Monitoring is defined as a solution that allows infrastructure and application owners a way to see and understand both historical and current state of their systems, focused on gathering defined metrics or logs.

Monitoring has evolved through the years. We started working with debug and dump logs to debug and troubleshoot issues to having basic monitoring using command-line tools like syslogs, top etc, which progressed to being able to visualize them in a dashboard. In the advent of cloud and increase in scale, we are tracking more today that we have ever been. The industry has shifted more into Observability, which is defined as a solution to allow infrastructure and application owners to actively troubleshoot and debug their systems. With Observability focusing more on looking at patterns derived from the metrics.

Metrics, why does it matter?

Metrics are a series of numerical values that are kept in order with the time that they are created. They are used to track everything from the number of servers in your environment, their disk usage, number of requests they handle per second, or the latency in completing these requests. Metrics are data that tell you how your systems are performing. Whether you are running a small or large cluster, getting insights on your systems health and performance allows you to identify areas of improvement, ability to troubleshoot and trace an issue, as well as improve your workloads performance and efficiency as whole. These changes can impact how much time and resources you spend on your cluster, which translates directly into cost.

Metrics Collection

Collecting metrics from an EKS cluster consists of three components :

  1. Sources: where metrics come from like the ones listed in this guide.
  2. Agents: Applications running in the EKS environment, often called an agent, which collects the metrics monitoring data and pushes this data to the second component. Some examples of this component are AWS Distro for OpenTelemetry (ADOT) and CloudWatch Agent
  3. Destinations: A monitoring data storage and analysis solution, this component is typically a data service that is optimized for time series formatted data. Some examples of this component are Amazon Managed Service for Prometheus and AWS Cloudwatch.

Note: In this section, configuration examples are links to relevant sections of the AWS Observability Accelerator. This is to ensure you get up to date guidance and examples on EKS metrics collection implementations.

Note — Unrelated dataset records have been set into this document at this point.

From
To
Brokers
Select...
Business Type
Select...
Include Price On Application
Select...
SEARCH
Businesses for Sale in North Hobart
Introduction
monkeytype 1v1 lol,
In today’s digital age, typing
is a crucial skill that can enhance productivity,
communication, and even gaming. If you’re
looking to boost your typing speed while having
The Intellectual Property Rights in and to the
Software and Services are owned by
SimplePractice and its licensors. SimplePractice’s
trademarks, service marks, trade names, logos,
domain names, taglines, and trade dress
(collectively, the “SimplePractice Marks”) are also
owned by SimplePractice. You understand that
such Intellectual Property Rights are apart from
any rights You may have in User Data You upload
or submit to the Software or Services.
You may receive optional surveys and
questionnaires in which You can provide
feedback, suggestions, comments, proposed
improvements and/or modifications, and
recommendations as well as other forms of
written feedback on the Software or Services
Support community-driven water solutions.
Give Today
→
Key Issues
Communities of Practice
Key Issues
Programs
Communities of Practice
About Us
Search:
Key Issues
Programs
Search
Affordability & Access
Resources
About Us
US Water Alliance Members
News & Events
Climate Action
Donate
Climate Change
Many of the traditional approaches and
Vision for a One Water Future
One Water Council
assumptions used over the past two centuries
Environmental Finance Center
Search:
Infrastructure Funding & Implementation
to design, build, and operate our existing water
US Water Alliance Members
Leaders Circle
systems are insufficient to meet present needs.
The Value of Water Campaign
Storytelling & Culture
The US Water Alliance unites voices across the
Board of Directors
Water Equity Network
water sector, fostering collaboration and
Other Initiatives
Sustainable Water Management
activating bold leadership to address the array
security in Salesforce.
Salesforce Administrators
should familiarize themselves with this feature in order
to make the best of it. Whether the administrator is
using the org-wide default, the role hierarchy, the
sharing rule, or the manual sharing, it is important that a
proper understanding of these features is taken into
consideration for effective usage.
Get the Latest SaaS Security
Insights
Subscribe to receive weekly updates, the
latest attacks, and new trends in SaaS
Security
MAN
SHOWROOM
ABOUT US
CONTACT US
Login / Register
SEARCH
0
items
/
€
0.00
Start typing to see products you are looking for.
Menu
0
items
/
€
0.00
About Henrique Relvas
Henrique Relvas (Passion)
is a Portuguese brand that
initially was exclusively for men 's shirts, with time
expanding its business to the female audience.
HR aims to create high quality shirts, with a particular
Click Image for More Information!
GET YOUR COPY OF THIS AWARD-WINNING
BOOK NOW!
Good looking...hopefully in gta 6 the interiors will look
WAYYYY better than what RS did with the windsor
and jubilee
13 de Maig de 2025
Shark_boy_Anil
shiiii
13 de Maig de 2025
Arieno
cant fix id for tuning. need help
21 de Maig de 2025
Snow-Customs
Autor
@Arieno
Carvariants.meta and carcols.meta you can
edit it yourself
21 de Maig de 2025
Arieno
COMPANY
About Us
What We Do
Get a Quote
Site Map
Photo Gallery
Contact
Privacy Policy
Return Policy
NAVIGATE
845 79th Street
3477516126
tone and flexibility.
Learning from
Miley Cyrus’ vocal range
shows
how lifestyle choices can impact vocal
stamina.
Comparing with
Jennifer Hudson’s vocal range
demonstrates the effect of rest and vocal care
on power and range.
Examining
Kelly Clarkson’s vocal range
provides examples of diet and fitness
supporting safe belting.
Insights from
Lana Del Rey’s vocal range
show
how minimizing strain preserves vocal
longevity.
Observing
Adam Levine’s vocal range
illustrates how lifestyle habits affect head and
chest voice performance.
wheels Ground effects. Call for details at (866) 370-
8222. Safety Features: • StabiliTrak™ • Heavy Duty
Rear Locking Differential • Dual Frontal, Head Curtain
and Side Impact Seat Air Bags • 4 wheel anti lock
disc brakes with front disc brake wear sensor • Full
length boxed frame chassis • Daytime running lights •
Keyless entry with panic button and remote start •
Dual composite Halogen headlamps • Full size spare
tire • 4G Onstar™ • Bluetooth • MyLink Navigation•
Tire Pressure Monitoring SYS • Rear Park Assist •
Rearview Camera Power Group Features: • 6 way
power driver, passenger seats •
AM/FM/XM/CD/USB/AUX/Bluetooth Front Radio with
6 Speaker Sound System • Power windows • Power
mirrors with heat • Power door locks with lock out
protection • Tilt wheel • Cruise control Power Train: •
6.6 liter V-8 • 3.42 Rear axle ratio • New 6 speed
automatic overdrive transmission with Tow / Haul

Managed Open Source Solution

AWS Distro for OpenTelemetry (ADOT) is a supported version of the OpenTelemetry project that enables users to send correlated metrics and traces to various monitoring data collection solutions like Amazon Managed Service for Prometheus and AWS Cloudwatch. ADOT can be installed through EKS Managed Add-ons on to an EKS cluster and configured to collect metrics (like the ones listed on this page) and workload traces. AWS has validated that the ADOT add-on is compatible with Amazon EKS, and it is regularly updated with the latest bug fixes and security patches. ADOT best practices and more information.

ADOT + AMP

The quickest way to get up and running with AWS Distro for OpenTelemetry (ADOT), Amazon Managed Service for Prometheus (AMP), and Amazon Managed Service for Grafana (AMG) is to utilize the infrastructure monitoring example from AWS Observability Accelerator. The accelerator examples deploy the tools and services in your environment with out of the box metrics collection, alerting rules and Grafana dashboards.

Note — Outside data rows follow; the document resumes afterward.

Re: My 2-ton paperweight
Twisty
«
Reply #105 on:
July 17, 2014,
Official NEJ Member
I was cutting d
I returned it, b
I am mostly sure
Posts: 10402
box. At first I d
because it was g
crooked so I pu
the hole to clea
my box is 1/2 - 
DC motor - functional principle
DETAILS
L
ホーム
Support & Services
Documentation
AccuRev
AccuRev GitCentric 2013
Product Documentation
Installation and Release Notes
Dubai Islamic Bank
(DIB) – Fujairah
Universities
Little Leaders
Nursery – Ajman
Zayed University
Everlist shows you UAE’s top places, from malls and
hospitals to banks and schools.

Please refer to the AWS documentation for additional information on installation, configuration and operation of EKS Managed Add-on for ADOT.

Sources

EKS metrics are created from multiple locations at different layers of an overall solution. This is a table summarizing the metrics sources that are called out in essential metrics section.

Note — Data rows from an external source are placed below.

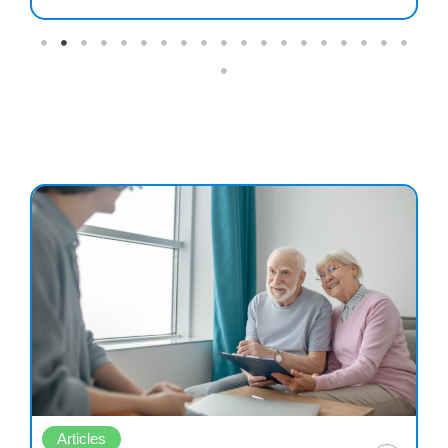
Articles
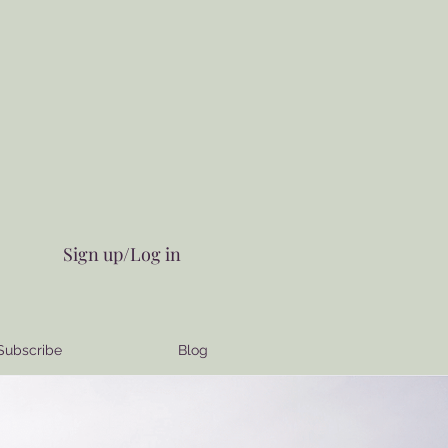
Sign up/Log in
Subscribe
Blog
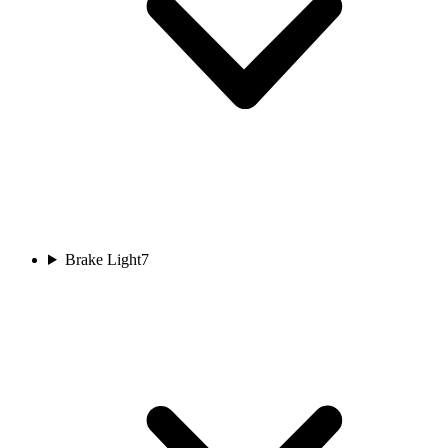
Brake Light
7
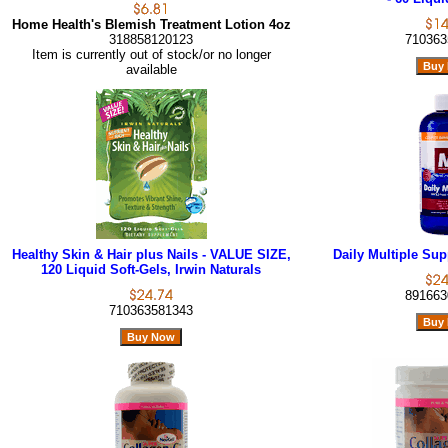
Home Health's Blemish Treatment Lotion 4oz
318858120123
710363
Item is currently out of stock/or no longer
available
Healthy Skin & Hair plus Nails - VALUE SIZE,
Daily Multiple Sup
120 Liquid Soft-Gels, Irwin Naturals
891663
710363581343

LayerSourceToolInstallation and More infoHelm Chart
Control Planeapi server endpoint/metricsN/A - api server exposes metrics in prometheus format directlyhttps://docs.aws.amazon.com/eks/latest/userguide/prometheus.htmlN/A
Cluster Statekube-state-metrics-http-endpoint:8080/metricskube-state-metricshttps://github.com/kubernetes/kube-state-metrics#overviewhttps://github.com/kubernetes/kube-state-metrics#helm-chart
Kube Proxykube-proxy-http:10249/metricsN/A - kube proxy exposes metrics in prometheus format directlyhttps://kubernetes.io/docs/reference/command-line-tools-reference/kube-proxy/N/A
VPC CNIvpc-cni-metrics-helper/metricscni-metrics-helperhttps://github.com/aws/amazon-vpc-cni-k8s/blob/master/cmd/cni-metrics-helper/README.mdhttps://github.com/aws/amazon-vpc-cni-k8s/tree/master/charts/cni-metrics-helper
Core DNScore-dns:9153/metricsN/A - core DNS exposes metrics in prometheus format directlyhttps://github.com/coredns/coredns/tree/master/plugin/metricsN/A
Nodeprom-node-exporter-http:9100/metricsprom-node-exporterhttps://github.com/prometheus/node_exporter
https://prometheus.io/docs/guides/node-exporter/#node-exporter-metricshttps://github.com/prometheus-community/helm-charts/tree/main/charts/prometheus-node-exporter
Kubelet/Podkubelet/metrics/cadvisorkubelet or proxied through api serverhttps://kubernetes.io/docs/concepts/cluster-administration/system-metrics/N/A

Agent : AWS Distro for OpenTelemetry

AWS recommends installation, configuration and operations of ADOT on your EKS cluster through the AWS EKS ADOT managed addon. This addon utilized the ADOT operator/collector custom resource model allowing you to deploy, configure and manage multiple ADOT collectors on your cluster. For detailed information on installation, advanced configuration and operations of this addon check out this documentation.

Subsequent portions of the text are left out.